INFORMATION GIVEN:

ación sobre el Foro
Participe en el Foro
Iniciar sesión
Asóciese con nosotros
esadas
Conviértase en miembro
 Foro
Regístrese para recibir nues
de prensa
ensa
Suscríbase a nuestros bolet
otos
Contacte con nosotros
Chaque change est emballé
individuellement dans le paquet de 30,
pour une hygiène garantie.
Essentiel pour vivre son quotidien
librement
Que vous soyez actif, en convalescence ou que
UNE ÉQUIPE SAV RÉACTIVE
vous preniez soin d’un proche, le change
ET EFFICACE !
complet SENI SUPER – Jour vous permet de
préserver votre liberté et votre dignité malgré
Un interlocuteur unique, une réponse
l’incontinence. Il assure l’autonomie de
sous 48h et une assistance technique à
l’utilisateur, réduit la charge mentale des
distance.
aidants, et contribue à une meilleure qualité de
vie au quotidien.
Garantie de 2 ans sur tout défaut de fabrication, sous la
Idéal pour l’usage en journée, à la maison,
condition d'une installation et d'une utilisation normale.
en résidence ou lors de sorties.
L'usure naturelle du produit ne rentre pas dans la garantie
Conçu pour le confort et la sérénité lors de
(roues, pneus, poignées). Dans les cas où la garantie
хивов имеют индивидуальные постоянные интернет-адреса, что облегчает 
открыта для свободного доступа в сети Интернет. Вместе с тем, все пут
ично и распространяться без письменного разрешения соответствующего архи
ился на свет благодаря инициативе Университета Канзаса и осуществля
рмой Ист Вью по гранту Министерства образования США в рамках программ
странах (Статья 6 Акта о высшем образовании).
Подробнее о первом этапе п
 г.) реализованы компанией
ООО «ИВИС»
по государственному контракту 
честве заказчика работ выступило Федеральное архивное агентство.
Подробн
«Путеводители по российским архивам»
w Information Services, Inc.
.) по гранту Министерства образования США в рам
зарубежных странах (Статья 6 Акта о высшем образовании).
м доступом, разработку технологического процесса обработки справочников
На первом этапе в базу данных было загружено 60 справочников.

INSTRUCTIONS TO FOLLOW: Copy every line from the entries that contains the word "гранту".

PROBLEM SOLUTION:
рмой Ист Вью по гранту Министерства образования США в рамках программ
.) по гранту Министерства образования США в рам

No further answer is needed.